The CL-AFF Shared Task[1] is part of the Affective Content Analysis workshop at AAAI 2020. It builds upon the OffMyChest dataset[2], which contains 12,860 samples of training data and 5,000 samples of testing data. Each sample is a multi-modal input containing both text and tabular data. The text input is an English sentence from Reddit. The tabular data is the corresponding log information for each sentence, like wordcount, created utc time and etc. And each sample has six sets of binary classification labels, EmotionDisclosure?(YesNo), InformationDisclosure?(YesNo), Support?(YesNo), EmmotionSupport?(YesNo), InformationSupport?(YesNo), GeneralSupport?(YesNo). In this paper, we will apply Super Characters on this data set to classify the muti-modal input.
2 Super Characters for Multi-modal Sentiment Analysis and Low-Power Hardware Solution
For multi-modal sentiment analysis, we can simply split the image into two parts. One for the text input, and the other for the tabular data. Such that both can be embedded into the Super Characters image. The CNN accelerator chip comes together with a Model Development Kit (MDK) for CNN model training, which feeds the two-dimensional Super Characters images into MDK and then obtain the fixed point model.
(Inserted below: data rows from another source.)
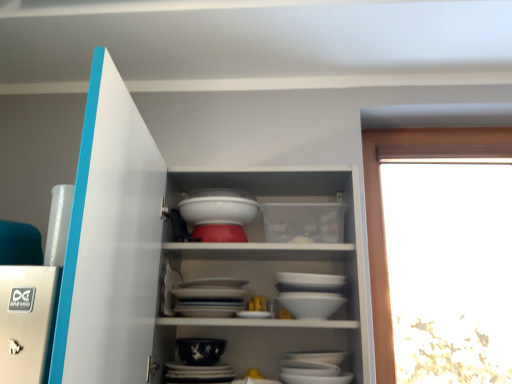 Locate an element on the screen. This screenshot has height=384, width=512. white glossy cupboard at center is located at coordinates (113, 242).

I want to click on dark blue porcelain bowl at center, so click(200, 350).

The width and height of the screenshot is (512, 384). Find the location of `white glossy cupboard at center`. white glossy cupboard at center is located at coordinates (113, 242).

Is dark blue porcelain bowl at center at the back of white glossy bowl at center?

No, white glossy bowl at center's orientation is not away from dark blue porcelain bowl at center.

Is point (239, 218) positioned in front of point (184, 353)?

That is False.

From the image's perspective, which is below, white glossy bowl at center or dark blue porcelain bowl at center?

dark blue porcelain bowl at center is shown below in the image.

Is dark blue porcelain bowl at center completely or partially inside white glossy bowl at center?

No, dark blue porcelain bowl at center is located outside of white glossy bowl at center.

Considering the sizes of objects white glossy bowl at center and white glossy cupboard at center in the image provided, who is bigger, white glossy bowl at center or white glossy cupboard at center?

With larger size is white glossy cupboard at center.

Is white glossy bowl at center spatially inside white glossy cupboard at center, or outside of it?

white glossy bowl at center is spatially positioned inside white glossy cupboard at center.

From the image's perspective, is white glossy bowl at center above or below white glossy cupboard at center?

Clearly, from the image's perspective, white glossy bowl at center is above white glossy cupboard at center.

Considering the relative positions of white glossy bowl at center and white glossy cupboard at center in the image provided, is white glossy bowl at center to the left or to the right of white glossy cupboard at center?

white glossy bowl at center is to the left of white glossy cupboard at center.

From the picture: From the image's perspective, which is above, dark blue porcelain bowl at center or white glossy cupboard at center?

From the image's view, white glossy cupboard at center is above.

The width and height of the screenshot is (512, 384). Identify the location of bowl that is on the left side of white glossy cupboard at center. (200, 350).

Is dark blue porcelain bowl at center not within white glossy cupboard at center?

No.

Which object is wider, dark blue porcelain bowl at center or white glossy cupboard at center?

white glossy cupboard at center is wider.

Considering the relative positions of white glossy cupboard at center and dark blue porcelain bowl at center in the image provided, is white glossy cupboard at center to the left or to the right of dark blue porcelain bowl at center?

Based on their positions, white glossy cupboard at center is located to the right of dark blue porcelain bowl at center.

Which object is closer to the camera taking this photo, white glossy cupboard at center or dark blue porcelain bowl at center?

white glossy cupboard at center is in front.

I want to click on cupboard that is above the dark blue porcelain bowl at center (from the image's perspective), so click(113, 242).

Is white glossy cupboard at center not inside dark blue porcelain bowl at center?

Indeed, white glossy cupboard at center is completely outside dark blue porcelain bowl at center.

Which is correct: dark blue porcelain bowl at center is inside white glossy bowl at center, or outside of it?

dark blue porcelain bowl at center is not inside white glossy bowl at center, it's outside.

Is dark blue porcelain bowl at center oriented away from white glossy bowl at center?

No, white glossy bowl at center is not at the back of dark blue porcelain bowl at center.

From a real-world perspective, which is physically below, dark blue porcelain bowl at center or white glossy bowl at center?

dark blue porcelain bowl at center.

This screenshot has width=512, height=384. In order to click on tableware lying on the right of dark blue porcelain bowl at center in this screenshot , I will do `click(218, 214)`.

Is white glossy cupboard at center to the right of white glossy bowl at center from the viewer's perspective?

Indeed, white glossy cupboard at center is positioned on the right side of white glossy bowl at center.

Image resolution: width=512 pixels, height=384 pixels. Identify the location of tableware above the white glossy cupboard at center (from the image's perspective). (218, 214).

Which of these two, white glossy cupboard at center or white glossy bowl at center, is wider?

white glossy cupboard at center.

Considering the sizes of white glossy cupboard at center and white glossy bowl at center in the image, is white glossy cupboard at center bigger or smaller than white glossy bowl at center?

Considering their sizes, white glossy cupboard at center takes up more space than white glossy bowl at center.

I want to click on bowl below the white glossy bowl at center (from the image's perspective), so click(200, 350).

Locate an element on the screen. The image size is (512, 384). tableware located on the left of white glossy cupboard at center is located at coordinates (218, 214).

Considering their positions, is dark blue porcelain bowl at center positioned further to white glossy bowl at center than white glossy cupboard at center?

dark blue porcelain bowl at center.

Estimate the real-world distances between objects in this image. Which object is closer to white glossy cupboard at center, dark blue porcelain bowl at center or white glossy bowl at center?

Based on the image, white glossy bowl at center appears to be nearer to white glossy cupboard at center.

Estimate the real-world distances between objects in this image. Which object is further from dark blue porcelain bowl at center, white glossy cupboard at center or white glossy bowl at center?

white glossy cupboard at center is further to dark blue porcelain bowl at center.

Looking at this image, estimate the real-world distances between objects in this image. Which object is closer to white glossy bowl at center, white glossy cupboard at center or dark blue porcelain bowl at center?

Among the two, white glossy cupboard at center is located nearer to white glossy bowl at center.

Looking at the image, which one is located further to white glossy cupboard at center, white glossy bowl at center or dark blue porcelain bowl at center?

dark blue porcelain bowl at center is positioned further to the anchor white glossy cupboard at center.

Estimate the real-world distances between objects in this image. Which object is closer to dark blue porcelain bowl at center, white glossy bowl at center or white glossy cupboard at center?

Based on the image, white glossy bowl at center appears to be nearer to dark blue porcelain bowl at center.

The image size is (512, 384). I want to click on bowl between white glossy cupboard at center and white glossy bowl at center from front to back, so click(200, 350).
Then, using the Software Development Kit (SDK) to load the model into the chip and send command to the CNN accelerator chip, such as to read an image, or to forward pass the image through the network to get the inference result. The advantage of using the CNN accelerator is low-power, it consumes only 300mw for an input of size 3x224x224 RGB image at the speed of 140fps. Compared with other models using GPU or FPGA, this solution implement the heavy-lifting DNN computations in the CNN accelerator chip, and the host computer is only responsible for memory read/write to generate the designed Super Character image. This has shown good result on system implementations for NLP applications [10].
3 Experiments
3.1 Data Exploration
The training data set has 12,860 samples with 16 columns. The first ten columns are attributes, including sentenceid, author, nchar, created_utc, score, subreddit, label, full_text, wordcount, and id. And the other six columns are labels for each of the tasks of Emotion_disclosure, Information_disclosure, Support, Emmotion_support, Information_support, and General_support. Each task is a binary classification problem based on the ten attributes. So there will be 60 models to be trained for a 10-fold validation. The test data set has 5000 samples with only the ten columns of attributes. The system run will give labels on these test samples based on the 10-fold training.
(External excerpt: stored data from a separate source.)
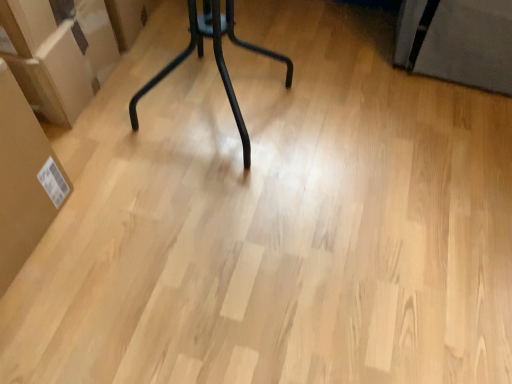 Find the location of a particular element. This screenshot has height=384, width=512. matte brown cardboard at left, arranged as the 1th cardboard box when viewed from the top is located at coordinates (58, 53).

What do you see at coordinates (58, 53) in the screenshot? I see `matte brown cardboard at left, placed as the 2th cardboard box when sorted from front to back` at bounding box center [58, 53].

Measure the distance between matte brown cardboard at left, which ranks as the 2th cardboard box in bottom-to-top order, and camera.

The depth of matte brown cardboard at left, which ranks as the 2th cardboard box in bottom-to-top order, is 3.66 feet.

This screenshot has width=512, height=384. Describe the element at coordinates (24, 179) in the screenshot. I see `brown cardboard box at left, arranged as the 2th cardboard box when viewed from the back` at that location.

Find the location of a particular element. brown cardboard box at left, which ranks as the 1th cardboard box in bottom-to-top order is located at coordinates (24, 179).

Find the location of a particular element. matte brown cardboard at left, which is counted as the 1th cardboard box, starting from the back is located at coordinates (58, 53).

Does brown cardboard box at left, which ranks as the 1th cardboard box in bottom-to-top order, appear on the left side of matte brown cardboard at left, which is counted as the 1th cardboard box, starting from the back?

Incorrect, brown cardboard box at left, which ranks as the 1th cardboard box in bottom-to-top order, is not on the left side of matte brown cardboard at left, which is counted as the 1th cardboard box, starting from the back.

Which object is closer to the camera taking this photo, brown cardboard box at left, which ranks as the 2th cardboard box in top-to-bottom order, or matte brown cardboard at left, placed as the 2th cardboard box when sorted from front to back?

brown cardboard box at left, which ranks as the 2th cardboard box in top-to-bottom order, is in front.

Considering the positions of points (37, 198) and (74, 13), is point (37, 198) closer to camera compared to point (74, 13)?

Yes, it is in front of point (74, 13).

From the image's perspective, which one is positioned lower, brown cardboard box at left, arranged as the 2th cardboard box when viewed from the back, or matte brown cardboard at left, arranged as the 1th cardboard box when viewed from the top?

brown cardboard box at left, arranged as the 2th cardboard box when viewed from the back, is shown below in the image.

From a real-world perspective, which is physically above, brown cardboard box at left, which ranks as the 2th cardboard box in top-to-bottom order, or matte brown cardboard at left, which ranks as the 2th cardboard box in bottom-to-top order?

brown cardboard box at left, which ranks as the 2th cardboard box in top-to-bottom order.

In the scene shown: Considering the sizes of objects brown cardboard box at left, which ranks as the 2th cardboard box in top-to-bottom order, and matte brown cardboard at left, which ranks as the 2th cardboard box in bottom-to-top order, in the image provided, who is wider, brown cardboard box at left, which ranks as the 2th cardboard box in top-to-bottom order, or matte brown cardboard at left, which ranks as the 2th cardboard box in bottom-to-top order,?

matte brown cardboard at left, which ranks as the 2th cardboard box in bottom-to-top order.

Who is shorter, brown cardboard box at left, arranged as the 2th cardboard box when viewed from the back, or matte brown cardboard at left, which ranks as the 2th cardboard box in bottom-to-top order?

With less height is matte brown cardboard at left, which ranks as the 2th cardboard box in bottom-to-top order.

Who is smaller, brown cardboard box at left, placed as the first cardboard box when sorted from front to back, or matte brown cardboard at left, placed as the 2th cardboard box when sorted from front to back?

Smaller between the two is brown cardboard box at left, placed as the first cardboard box when sorted from front to back.

Can matte brown cardboard at left, arranged as the 1th cardboard box when viewed from the top, be found inside brown cardboard box at left, which ranks as the 2th cardboard box in top-to-bottom order?

No, matte brown cardboard at left, arranged as the 1th cardboard box when viewed from the top, is not inside brown cardboard box at left, which ranks as the 2th cardboard box in top-to-bottom order.

Is brown cardboard box at left, placed as the first cardboard box when sorted from front to back, not near matte brown cardboard at left, which is counted as the 1th cardboard box, starting from the back?

brown cardboard box at left, placed as the first cardboard box when sorted from front to back, is near matte brown cardboard at left, which is counted as the 1th cardboard box, starting from the back, not far away.

Is brown cardboard box at left, arranged as the 2th cardboard box when viewed from the back, positioned with its back to matte brown cardboard at left, arranged as the 1th cardboard box when viewed from the top?

brown cardboard box at left, arranged as the 2th cardboard box when viewed from the back, is not turned away from matte brown cardboard at left, arranged as the 1th cardboard box when viewed from the top.

Can you tell me how much brown cardboard box at left, placed as the first cardboard box when sorted from front to back, and matte brown cardboard at left, placed as the 2th cardboard box when sorted from front to back, differ in facing direction?

The angle between the facing direction of brown cardboard box at left, placed as the first cardboard box when sorted from front to back, and the facing direction of matte brown cardboard at left, placed as the 2th cardboard box when sorted from front to back, is 0.00214 degrees.

At what (x,y) coordinates should I click in order to perform the action: click on cardboard box below the brown cardboard box at left, which ranks as the 1th cardboard box in bottom-to-top order (from a real-world perspective). Please return your answer as a coordinate pair (x, y). The image size is (512, 384). Looking at the image, I should click on (58, 53).

Based on their positions, is matte brown cardboard at left, placed as the 2th cardboard box when sorted from front to back, located to the left or right of brown cardboard box at left, which ranks as the 1th cardboard box in bottom-to-top order?

matte brown cardboard at left, placed as the 2th cardboard box when sorted from front to back, is positioned on brown cardboard box at left, which ranks as the 1th cardboard box in bottom-to-top order,'s left side.

Does matte brown cardboard at left, placed as the 2th cardboard box when sorted from front to back, come in front of brown cardboard box at left, which ranks as the 2th cardboard box in top-to-bottom order?

That is False.

Which is less distant, (110, 38) or (14, 198)?

Point (14, 198)

From the image's perspective, between matte brown cardboard at left, which ranks as the 2th cardboard box in bottom-to-top order, and brown cardboard box at left, which ranks as the 2th cardboard box in top-to-bottom order, who is located below?

brown cardboard box at left, which ranks as the 2th cardboard box in top-to-bottom order, from the image's perspective.

From a real-world perspective, is matte brown cardboard at left, arranged as the 1th cardboard box when viewed from the top, above or below brown cardboard box at left, which ranks as the 1th cardboard box in bottom-to-top order?

From a real-world perspective, matte brown cardboard at left, arranged as the 1th cardboard box when viewed from the top, is physically below brown cardboard box at left, which ranks as the 1th cardboard box in bottom-to-top order.

Considering the relative sizes of matte brown cardboard at left, which ranks as the 2th cardboard box in bottom-to-top order, and brown cardboard box at left, which ranks as the 1th cardboard box in bottom-to-top order, in the image provided, is matte brown cardboard at left, which ranks as the 2th cardboard box in bottom-to-top order, thinner than brown cardboard box at left, which ranks as the 1th cardboard box in bottom-to-top order,?

No.

Which of these two, matte brown cardboard at left, arranged as the 1th cardboard box when viewed from the top, or brown cardboard box at left, which ranks as the 1th cardboard box in bottom-to-top order, stands taller?

brown cardboard box at left, which ranks as the 1th cardboard box in bottom-to-top order.

Which of these two, matte brown cardboard at left, placed as the 2th cardboard box when sorted from front to back, or brown cardboard box at left, which ranks as the 2th cardboard box in top-to-bottom order, is bigger?

Bigger between the two is matte brown cardboard at left, placed as the 2th cardboard box when sorted from front to back.

Is brown cardboard box at left, arranged as the 2th cardboard box when viewed from the back, located within matte brown cardboard at left, placed as the 2th cardboard box when sorted from front to back?

That's incorrect, brown cardboard box at left, arranged as the 2th cardboard box when viewed from the back, is not inside matte brown cardboard at left, placed as the 2th cardboard box when sorted from front to back.

Is matte brown cardboard at left, which ranks as the 2th cardboard box in bottom-to-top order, directly adjacent to brown cardboard box at left, which ranks as the 1th cardboard box in bottom-to-top order?

matte brown cardboard at left, which ranks as the 2th cardboard box in bottom-to-top order, is not next to brown cardboard box at left, which ranks as the 1th cardboard box in bottom-to-top order, and they're not touching.

Is matte brown cardboard at left, placed as the 2th cardboard box when sorted from front to back, positioned with its back to brown cardboard box at left, which ranks as the 1th cardboard box in bottom-to-top order?

matte brown cardboard at left, placed as the 2th cardboard box when sorted from front to back, is not turned away from brown cardboard box at left, which ranks as the 1th cardboard box in bottom-to-top order.

What's the angular difference between matte brown cardboard at left, arranged as the 1th cardboard box when viewed from the top, and brown cardboard box at left, which ranks as the 1th cardboard box in bottom-to-top order,'s facing directions?

The facing directions of matte brown cardboard at left, arranged as the 1th cardboard box when viewed from the top, and brown cardboard box at left, which ranks as the 1th cardboard box in bottom-to-top order, are 0.00214 degrees apart.

Could you measure the distance between matte brown cardboard at left, which is counted as the 1th cardboard box, starting from the back, and brown cardboard box at left, placed as the first cardboard box when sorted from front to back?

matte brown cardboard at left, which is counted as the 1th cardboard box, starting from the back, is 13.41 inches from brown cardboard box at left, placed as the first cardboard box when sorted from front to back.

This screenshot has width=512, height=384. Find the location of `cardboard box below the matte brown cardboard at left, arranged as the 1th cardboard box when viewed from the top (from the image's perspective)`. cardboard box below the matte brown cardboard at left, arranged as the 1th cardboard box when viewed from the top (from the image's perspective) is located at coordinates (24, 179).

The width and height of the screenshot is (512, 384). I want to click on cardboard box below the brown cardboard box at left, which ranks as the 2th cardboard box in top-to-bottom order (from a real-world perspective), so click(x=58, y=53).

Locate an element on the screen. cardboard box on the left of brown cardboard box at left, placed as the first cardboard box when sorted from front to back is located at coordinates (58, 53).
For the training data, unique ids are 3634 compared to the whole training 12,860. While for the testing data, this number is only 2443 compared to the whole testing dataset 5000, meaning some of the records may come from the same discussion thread. And the unique authors are 7556 for training, and 3769 for testing, which means some of the authors are active that they may published more than one comments.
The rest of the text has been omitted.